The Minicoyans are children of the sea. In olden days their vessels went far into Arabia, the Maldives, Andaman, Bengal and Burma. More than half of the inhabitants of working age are employed as seamen in ocean going vessels all over the world. The islanders have their own Seamen’s Associations at Calcutta and Bombay, which provide employment opportunities for prospective young men. The profession of the seamen, which make the ordinary Minicoyan a globetrotter, and has also helped him to embellish his household with articles found the world over. He uses exquisitely painted china wares and his beds are spread with silks brought from abroad. The cloth for this turban and Haryal are still brought from Calcutta. So are the Libba cloth for women and the fine laces that decorate the clothing.

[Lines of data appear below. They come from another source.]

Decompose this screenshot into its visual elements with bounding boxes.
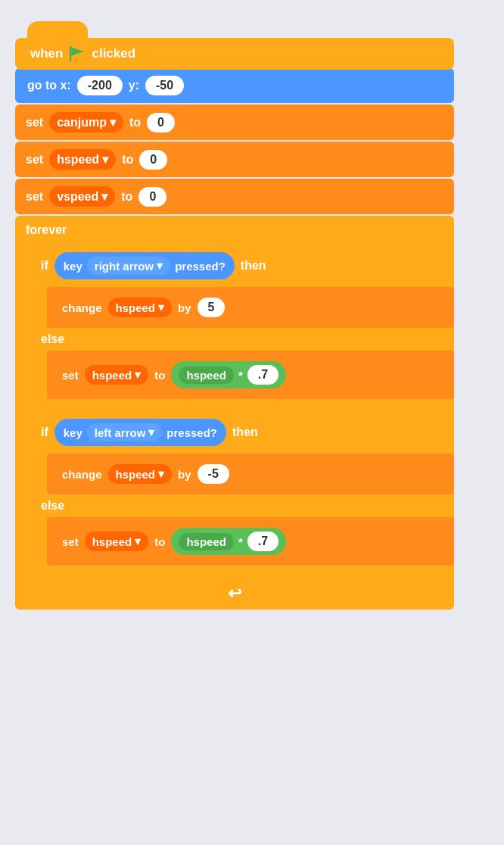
if-right-header: if key right arrow ▾ pressed? then [30, 245, 454, 287]
canjump-value[interactable]: 0 [147, 113, 175, 133]
right-arrow-key-dropdown[interactable]: ▾ [157, 259, 163, 273]
multiply-block-2[interactable]: hspeed * .7 [171, 528, 286, 555]
goto-y-value[interactable]: -50 [145, 76, 184, 95]
if-left-arrow-block[interactable]: if key left arrow ▾ pressed? then [30, 411, 454, 575]
goto-block[interactable]: go to x: -200 y: -50 [15, 68, 454, 103]
hat-block-wrapper: when clicked [15, 38, 454, 70]
by-value-1[interactable]: 5 [198, 298, 226, 317]
change-hspeed-label-1: hspeed [116, 301, 156, 314]
change-label-1: change [62, 301, 102, 314]
key-label-2: key [64, 426, 82, 439]
left-arrow-key-pill[interactable]: left arrow ▾ [87, 423, 163, 441]
set-label-3: set [26, 190, 43, 204]
vspeed-var-label: vspeed [57, 190, 98, 204]
forever-label: forever [26, 223, 67, 236]
if-left-header: if key left arrow ▾ pressed? then [30, 411, 454, 454]
change-hspeed-dropdown-1[interactable]: ▾ [158, 301, 164, 314]
forever-block[interactable]: forever if key right arrow ▾ [15, 216, 454, 610]
left-arrow-condition[interactable]: key left arrow ▾ pressed? [54, 419, 226, 446]
multiply-op-2: * [238, 535, 243, 548]
else-hspeed-var-1[interactable]: hspeed ▾ [85, 365, 149, 385]
if-label-1: if [41, 259, 48, 273]
change-hspeed-5-block[interactable]: change hspeed ▾ by 5 [53, 292, 448, 323]
canjump-var-label: canjump [57, 116, 107, 129]
set-canjump-block[interactable]: set canjump ▾ to 0 [15, 104, 454, 140]
multiply-hspeed-label-1: hspeed [179, 366, 234, 384]
if-left-body: change hspeed ▾ by -5 [47, 454, 454, 494]
goto-label: go to x: [27, 79, 71, 92]
hspeed-value-1[interactable]: 0 [139, 150, 167, 170]
then-label-2: then [232, 426, 258, 439]
forever-label-row: forever [15, 216, 454, 245]
vspeed-var-pill[interactable]: vspeed ▾ [49, 186, 115, 207]
to-label-else-2: to [154, 535, 165, 548]
canjump-var-pill[interactable]: canjump ▾ [49, 112, 123, 133]
goto-x-value[interactable]: -200 [77, 76, 123, 95]
to-label-else-1: to [154, 369, 165, 382]
if-right-arrow-block[interactable]: if key right arrow ▾ pressed? then [30, 245, 454, 408]
else-label-2: else [30, 494, 454, 517]
if-label-2: if [41, 426, 48, 439]
set-hspeed-multiply-1-block[interactable]: set hspeed ▾ to hspeed * .7 [53, 355, 448, 394]
left-arrow-key-value: left arrow [95, 426, 146, 439]
pressed-label-2: pressed? [166, 426, 217, 439]
set-label-1: set [26, 116, 43, 129]
forever-inner: if key right arrow ▾ pressed? then [30, 245, 454, 578]
else-left-body: set hspeed ▾ to hspeed * .7 [47, 517, 454, 566]
then-label-1: then [241, 259, 266, 273]
change-hspeed-var-1[interactable]: hspeed ▾ [108, 298, 173, 317]
right-arrow-key-pill[interactable]: right arrow ▾ [87, 257, 170, 275]
multiply-hspeed-label-2: hspeed [179, 533, 234, 550]
set-to-label-2: to [122, 153, 133, 167]
change-hspeed-neg5-block[interactable]: change hspeed ▾ by -5 [53, 458, 448, 490]
left-arrow-key-dropdown[interactable]: ▾ [148, 426, 154, 439]
set-hspeed-block[interactable]: set hspeed ▾ to 0 [15, 142, 454, 177]
set-label-2: set [26, 153, 43, 167]
multiply-op-1: * [238, 369, 243, 382]
else-right-body: set hspeed ▾ to hspeed * .7 [47, 351, 454, 399]
canjump-dropdown-arrow[interactable]: ▾ [110, 115, 116, 129]
when-label: when [30, 46, 63, 61]
else-label-1: else [30, 328, 454, 351]
goto-y-label: y: [129, 79, 139, 92]
vspeed-value[interactable]: 0 [138, 187, 166, 207]
by-label-1: by [178, 301, 191, 314]
change-label-2: change [62, 468, 102, 481]
multiply-val-1[interactable]: .7 [247, 365, 278, 385]
set-to-label-1: to [129, 116, 141, 129]
key-label-1: key [64, 260, 82, 273]
forever-footer: ↩ [15, 578, 454, 610]
hat-bump [27, 21, 88, 41]
set-label-else-2: set [62, 535, 79, 548]
hspeed-var-pill-1[interactable]: hspeed ▾ [49, 149, 116, 170]
multiply-val-2[interactable]: .7 [247, 532, 278, 551]
scratch-script: when clicked go to x: -200 y: -50 set ca… [15, 15, 489, 610]
hspeed-var-label-1: hspeed [57, 153, 99, 167]
set-to-label-3: to [121, 190, 132, 204]
if-left-footer [30, 566, 454, 575]
right-arrow-condition[interactable]: key right arrow ▾ pressed? [54, 252, 235, 279]
set-hspeed-multiply-2-block[interactable]: set hspeed ▾ to hspeed * .7 [53, 522, 448, 561]
change-hspeed-var-2[interactable]: hspeed ▾ [108, 464, 173, 484]
pressed-label-1: pressed? [175, 260, 226, 273]
set-vspeed-block[interactable]: set vspeed ▾ to 0 [15, 179, 454, 214]
set-label-else-1: set [62, 369, 79, 382]
flag-icon [69, 45, 86, 62]
if-right-footer [30, 399, 454, 408]
by-label-2: by [178, 468, 191, 481]
vspeed-dropdown-arrow[interactable]: ▾ [101, 189, 107, 204]
right-arrow-key-value: right arrow [95, 260, 154, 273]
svg-marker-0 [70, 47, 84, 56]
else-hspeed-var-2[interactable]: hspeed ▾ [85, 532, 149, 551]
hspeed-dropdown-arrow-1[interactable]: ▾ [102, 152, 108, 167]
clicked-label: clicked [92, 46, 135, 61]
repeat-arrow-icon: ↩ [228, 584, 241, 603]
when-flag-clicked-block[interactable]: when clicked [15, 38, 454, 70]
by-value-2[interactable]: -5 [198, 464, 229, 484]
if-right-body: change hspeed ▾ by 5 [47, 287, 454, 328]
multiply-block-1[interactable]: hspeed * .7 [171, 361, 286, 388]
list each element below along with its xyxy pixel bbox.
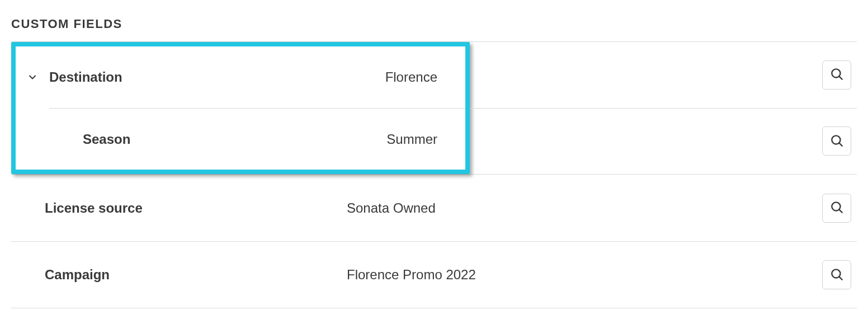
field-row-season[interactable]: Season Summer [49, 108, 465, 170]
field-row-campaign[interactable]: Campaign Florence Promo 2022 [11, 241, 857, 308]
field-row-destination[interactable]: Destination Florence [16, 46, 465, 108]
search-button-campaign[interactable] [822, 260, 851, 289]
custom-fields-list: Destination Florence Season Summer [11, 41, 857, 308]
search-button-license-source[interactable] [822, 194, 851, 223]
field-label-license-source: License source [11, 200, 347, 216]
section-title: CUSTOM FIELDS [11, 17, 857, 31]
field-label-destination: Destination [49, 69, 122, 85]
field-value-campaign: Florence Promo 2022 [347, 267, 812, 283]
field-value-license-source: Sonata Owned [347, 200, 812, 216]
search-icon [829, 133, 844, 149]
field-row-license-source[interactable]: License source Sonata Owned [11, 174, 857, 241]
svg-line-3 [839, 143, 842, 146]
search-icon [829, 67, 844, 83]
svg-line-1 [839, 77, 842, 79]
svg-line-7 [839, 276, 842, 279]
search-button-season[interactable] [822, 126, 851, 156]
field-value-destination: Florence [385, 69, 460, 85]
svg-line-5 [839, 209, 842, 212]
search-icon [829, 267, 844, 283]
search-button-destination[interactable] [822, 60, 851, 90]
chevron-down-icon[interactable] [16, 72, 49, 83]
field-label-season: Season [83, 132, 130, 147]
field-value-season: Summer [386, 132, 460, 147]
field-label-campaign: Campaign [11, 267, 347, 283]
search-icon [829, 200, 844, 216]
highlight-box: Destination Florence Season Summer [11, 42, 470, 174]
highlighted-group-row: Destination Florence Season Summer [11, 41, 857, 174]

Among the many foreign influences which the islanders have adopted may be listed the duodecimal (also known as base-12 or dozenal) system of numerical notation. This is however almost extinct but with a few very old people, who still use it for counting coconuts.
Houses in Maliku are the property of the female line. Men, throughout their lives, have the right of a kot in their mother’s house. Members of the house are the siblings and the children of the sisters. All the members carry the same house name throughout their lives. Persons with the same house name are prohibited from marrying one another. At the outset, marriage is a visiting marriage. Ideally, husbands come after dinner and leave their wives’ house before breakfast. During the daytime, they come for tea in the afternoon. They take the rest of their meals in their mother’s house. As a couple grows older a husband spends more and more time in his wife’s house until finally the daily rhythm is reversed: he takes his meals in his wife’s house and visits his mother’s for tea in the afternoon. But, at least once a day he has to visit his house, even if his mother is no longer alive. Discontinuing visits to a house is a definite sign of being ruli (angry), that means breaking a relationship.
The main attraction of the island is its carefully arranged villages, known as Athiris. Each Athiri has its own internal organization headed by a Moopan, around which the life of the community rests. They have their own village house, their own streets, bathing tanks, places of worship and burial. The public clubs for men and women which were the centers of a day night life in olden days are extinct now, but the buildings are still maintained in tact. Another curious remnant of old life in the island is the sheds where profligate men and women were exposed to communal punishment.
The cultural traits of Minicoy differ from those of any other island in Lakshadweep. Manners, customs and food are similar to those of the neighboring Maldives a dialect of Dhivehi or Mahl, is the language spoken on the island. This language employs the Ta-na script, written from right to left. The 9500 inhabitants of Minicoy were Buddhist before, but now are mostly Sunni Muslims.
The houses, which stand in their own private enclosures, are arranged in streets. All the houses have a swing cot made of wood which is beautifully furnished and painted in different hues. In Minicoy there are 10 villages in the island. Each village is headed by a Bodukaka (big brother) and a Bodudatha (Big Sister) assisted by a 2nd Bodukaka and a 2nd Bodudatha. First Bodukaka looks after the internal matters of the village and 2nd Bodukaka the external affairs.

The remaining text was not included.